QM/MM Geometry Optimisation with Qsite

Chose rightly and truncate wisely!

From our three 5 ps QM/MM production runs, we can summarise the geometrical parameters of ligand-protein interactions. However, to get a representative structure for reactant, transition state and product state we need to optimise the structure further. For this, we choose to take a random frame from our last QM/MM production run, and further truncated it to be used as input for a QM package. The truncation step involves, the removal of solvent molecules those are not within 5 Angstrom from any protein atom. Truncation step can be done by using the graphical structure modelling programs like VMD or Pymol or by using any programming tools like Biopdb module of Biopython library in python. Our main goal is to understand the structure of the active site and the nearby residues, we believe it would be better to leave the solvent molecules far apart from the active site, at the same time, it would save some computation time as well.

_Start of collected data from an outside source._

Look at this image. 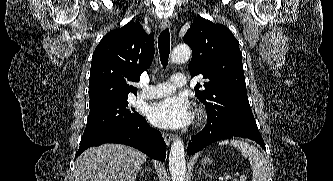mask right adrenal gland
I'll return each mask as SVG.
<instances>
[{
	"label": "right adrenal gland",
	"instance_id": "right-adrenal-gland-1",
	"mask_svg": "<svg viewBox=\"0 0 333 181\" xmlns=\"http://www.w3.org/2000/svg\"><path fill=\"white\" fill-rule=\"evenodd\" d=\"M149 170L147 169V168H141L140 169V174H141V176H144V174L146 173V172H148Z\"/></svg>",
	"mask_w": 333,
	"mask_h": 181
}]
</instances>
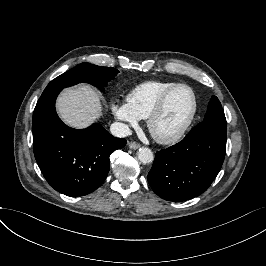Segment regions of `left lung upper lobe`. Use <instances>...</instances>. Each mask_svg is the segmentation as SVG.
<instances>
[{
  "label": "left lung upper lobe",
  "mask_w": 266,
  "mask_h": 266,
  "mask_svg": "<svg viewBox=\"0 0 266 266\" xmlns=\"http://www.w3.org/2000/svg\"><path fill=\"white\" fill-rule=\"evenodd\" d=\"M226 125L222 105L216 96H212L204 121L193 127L191 131L196 129H209L226 133Z\"/></svg>",
  "instance_id": "obj_1"
}]
</instances>
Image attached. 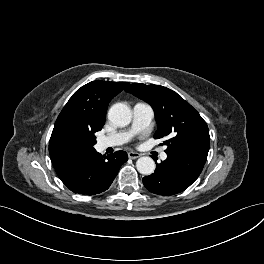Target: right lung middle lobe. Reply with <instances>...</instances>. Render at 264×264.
I'll use <instances>...</instances> for the list:
<instances>
[{"mask_svg":"<svg viewBox=\"0 0 264 264\" xmlns=\"http://www.w3.org/2000/svg\"><path fill=\"white\" fill-rule=\"evenodd\" d=\"M95 143L94 133L72 132L63 138L61 145L65 153L78 157L93 152Z\"/></svg>","mask_w":264,"mask_h":264,"instance_id":"right-lung-middle-lobe-1","label":"right lung middle lobe"}]
</instances>
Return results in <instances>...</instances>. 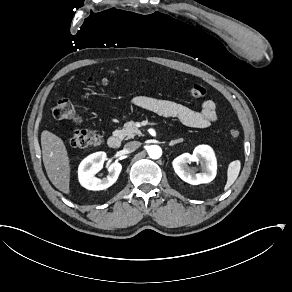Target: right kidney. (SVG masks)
Instances as JSON below:
<instances>
[{
	"mask_svg": "<svg viewBox=\"0 0 292 292\" xmlns=\"http://www.w3.org/2000/svg\"><path fill=\"white\" fill-rule=\"evenodd\" d=\"M105 159V152H96L81 161L78 167V178L83 187L88 190H104L116 182L122 169L118 162L109 166L107 177L102 179L95 177V174L102 169Z\"/></svg>",
	"mask_w": 292,
	"mask_h": 292,
	"instance_id": "obj_1",
	"label": "right kidney"
}]
</instances>
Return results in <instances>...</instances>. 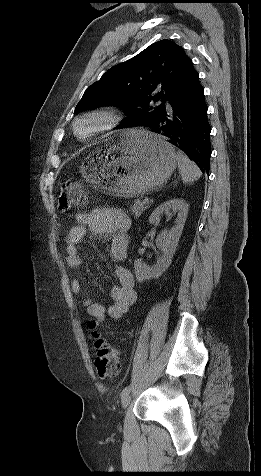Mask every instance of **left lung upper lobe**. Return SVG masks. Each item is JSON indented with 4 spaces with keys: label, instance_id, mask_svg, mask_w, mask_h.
Wrapping results in <instances>:
<instances>
[{
    "label": "left lung upper lobe",
    "instance_id": "left-lung-upper-lobe-1",
    "mask_svg": "<svg viewBox=\"0 0 261 476\" xmlns=\"http://www.w3.org/2000/svg\"><path fill=\"white\" fill-rule=\"evenodd\" d=\"M194 70L181 46L170 40L151 44L132 59L111 67L87 88L74 113L103 105L117 106L128 116L116 128L142 126L164 108ZM162 100L159 107L153 102Z\"/></svg>",
    "mask_w": 261,
    "mask_h": 476
}]
</instances>
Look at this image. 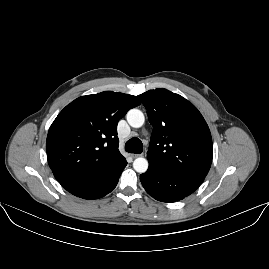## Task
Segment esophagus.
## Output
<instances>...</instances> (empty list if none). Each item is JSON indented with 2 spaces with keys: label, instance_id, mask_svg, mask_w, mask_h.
Wrapping results in <instances>:
<instances>
[{
  "label": "esophagus",
  "instance_id": "34e87169",
  "mask_svg": "<svg viewBox=\"0 0 269 269\" xmlns=\"http://www.w3.org/2000/svg\"><path fill=\"white\" fill-rule=\"evenodd\" d=\"M140 156V154H131V157L132 158H137V157H139Z\"/></svg>",
  "mask_w": 269,
  "mask_h": 269
}]
</instances>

How to choose a snapshot from the MD simulations for QM/MM geometry optimisation?

For modelling the structural coordinates of the biocatalysis reactions, we often took random snapshots from the MD simulations, usually more than one for better statistical assessment. We advise a more investigative approach rather than choosing a random snapshot. In our case, we monitor some key geometrical parameters pertaining to hydride transfer, like the distance between the hydride acceptor (N1) and donor (N5), the angle between the N5, N1 and hydride (H1) etc. A table summarising these geometrical parameters is available as Table S1 in Sahrawat et al. (2024). The average value of the these parameters have been considered to obtain a frame from QM/MM MD simulations. This ensures that the chosen structure represents the active site better than a randomly chosen structure.

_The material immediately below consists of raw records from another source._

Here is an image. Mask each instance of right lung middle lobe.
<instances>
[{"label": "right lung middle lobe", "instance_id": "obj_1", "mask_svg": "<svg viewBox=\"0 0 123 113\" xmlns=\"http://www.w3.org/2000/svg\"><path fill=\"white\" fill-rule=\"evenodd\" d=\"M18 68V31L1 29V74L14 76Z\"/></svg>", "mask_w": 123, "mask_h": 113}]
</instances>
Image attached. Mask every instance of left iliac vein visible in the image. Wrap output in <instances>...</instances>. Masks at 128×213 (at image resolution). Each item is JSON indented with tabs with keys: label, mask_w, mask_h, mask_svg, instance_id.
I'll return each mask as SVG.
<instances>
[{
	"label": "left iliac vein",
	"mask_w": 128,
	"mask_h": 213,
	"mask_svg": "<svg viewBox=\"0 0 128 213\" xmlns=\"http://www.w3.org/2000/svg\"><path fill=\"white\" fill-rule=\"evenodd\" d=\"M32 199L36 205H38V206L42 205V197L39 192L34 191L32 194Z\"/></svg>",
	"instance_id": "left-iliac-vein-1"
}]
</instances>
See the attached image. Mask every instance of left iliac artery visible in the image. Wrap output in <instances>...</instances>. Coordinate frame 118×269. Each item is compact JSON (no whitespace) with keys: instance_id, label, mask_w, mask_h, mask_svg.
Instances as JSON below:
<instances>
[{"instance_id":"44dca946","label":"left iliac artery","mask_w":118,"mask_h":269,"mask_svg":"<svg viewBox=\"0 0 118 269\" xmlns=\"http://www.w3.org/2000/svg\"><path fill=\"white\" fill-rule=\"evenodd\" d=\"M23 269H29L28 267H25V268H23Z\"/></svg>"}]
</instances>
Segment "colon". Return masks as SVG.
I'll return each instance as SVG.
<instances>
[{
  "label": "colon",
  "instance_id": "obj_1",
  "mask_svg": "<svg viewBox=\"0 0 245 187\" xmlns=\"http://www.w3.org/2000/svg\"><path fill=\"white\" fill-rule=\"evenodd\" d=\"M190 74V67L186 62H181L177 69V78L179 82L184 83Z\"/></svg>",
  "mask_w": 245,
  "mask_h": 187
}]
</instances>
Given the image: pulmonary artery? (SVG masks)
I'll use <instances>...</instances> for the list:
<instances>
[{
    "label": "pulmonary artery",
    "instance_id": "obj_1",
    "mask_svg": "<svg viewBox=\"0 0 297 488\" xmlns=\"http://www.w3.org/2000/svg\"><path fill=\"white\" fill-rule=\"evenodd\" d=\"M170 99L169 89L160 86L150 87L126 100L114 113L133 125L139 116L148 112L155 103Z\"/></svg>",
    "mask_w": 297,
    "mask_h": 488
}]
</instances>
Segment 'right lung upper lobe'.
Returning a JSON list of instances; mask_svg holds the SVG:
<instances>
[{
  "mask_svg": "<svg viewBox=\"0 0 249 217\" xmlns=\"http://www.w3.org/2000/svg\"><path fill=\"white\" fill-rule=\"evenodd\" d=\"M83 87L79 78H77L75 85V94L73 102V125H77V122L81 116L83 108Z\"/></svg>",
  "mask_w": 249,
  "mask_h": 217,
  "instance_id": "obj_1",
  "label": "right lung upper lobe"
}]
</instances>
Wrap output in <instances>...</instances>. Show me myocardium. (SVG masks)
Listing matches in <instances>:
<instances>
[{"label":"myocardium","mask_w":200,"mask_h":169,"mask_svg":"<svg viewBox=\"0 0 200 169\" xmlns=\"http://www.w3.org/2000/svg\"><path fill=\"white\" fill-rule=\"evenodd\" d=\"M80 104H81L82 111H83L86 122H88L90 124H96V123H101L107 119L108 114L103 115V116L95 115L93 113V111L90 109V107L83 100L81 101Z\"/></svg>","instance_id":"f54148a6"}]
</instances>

We have used Qsite (the QM/MM module of the Schroedinger package) for modelling the reaction coordinates using the truncated structure as an input. A brief description of our chosen parameters for QM/MM geometry optimisation is available in the methodology section of the supplementary information of Sahrawat et al. (2024). There are already several tutorials available demonstrating the QM/MM geometry optimisation of reaction coordinates:

QM/MM Geometry Optimisation Tutorials
- Qsite –> https://www.schrodinger.com/training/defining-qm-and-mm-regions-qsite221
- Gaussian –> http://schlegelgroup.wayne.edu/Software/oniomtoolTAO/TAOtutorial.html
- Orca –> https://www.orcasoftware.de/tutorials_orca/multi/basics.html
- NWChem –> https://nwchemgit.github.io/ONIOM.html

Our QM/MM geometry optimised structures of the active site for each reaction coordinate are available in our GitHub repo in tutorial/qmmm-geom-opt directory.